— Exercise brief —
Repeat the records exactly, minus the pictures.

□ □ □ □ □

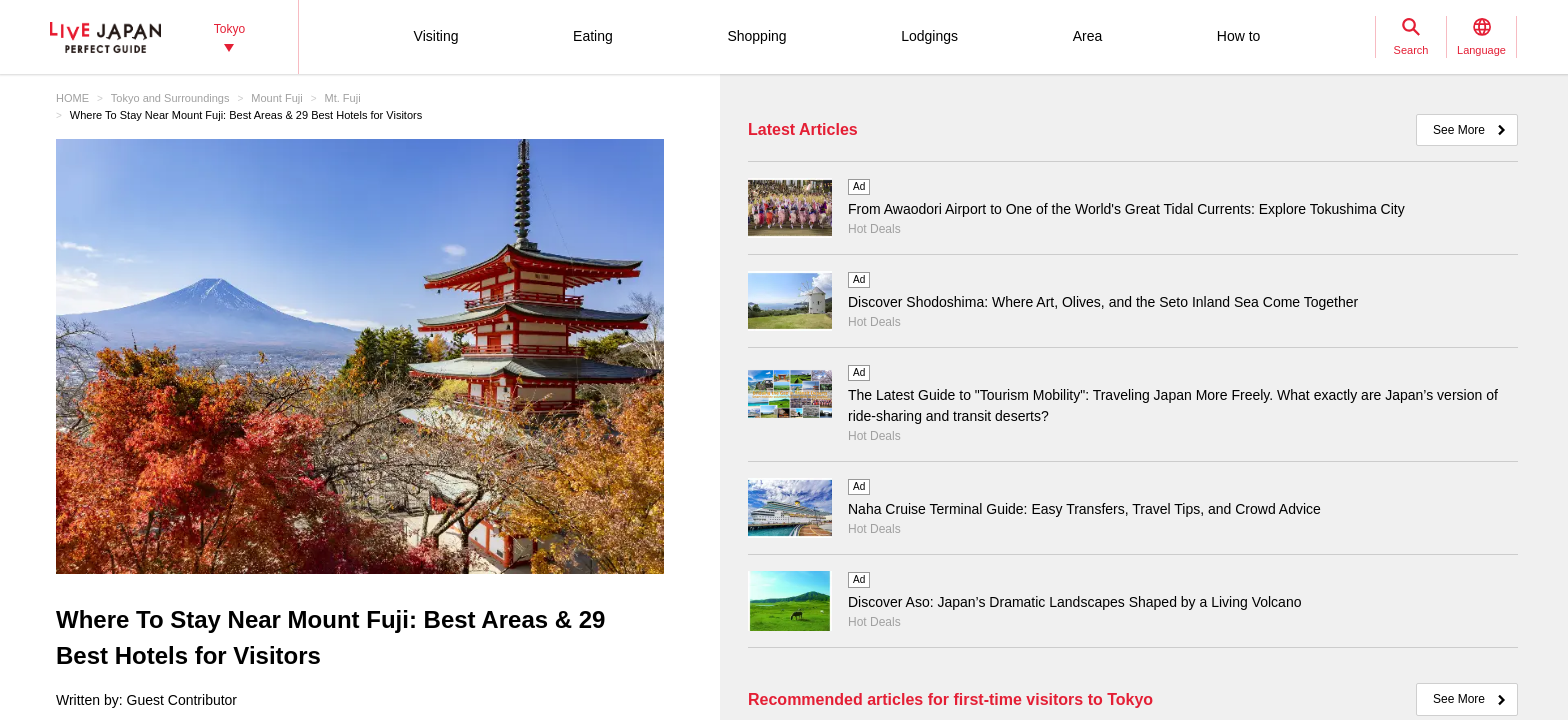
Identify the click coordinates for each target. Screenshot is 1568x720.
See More (1459, 130)
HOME (72, 98)
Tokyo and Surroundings (170, 98)
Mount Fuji (276, 98)
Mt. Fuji (343, 98)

□ □ □ □ □

— Task result —
Identify the click coordinates for each target. Screenshot is 1568x720.
See More (1459, 130)
HOME (72, 98)
Tokyo and Surroundings (170, 98)
Mount Fuji (276, 98)
Mt. Fuji (343, 98)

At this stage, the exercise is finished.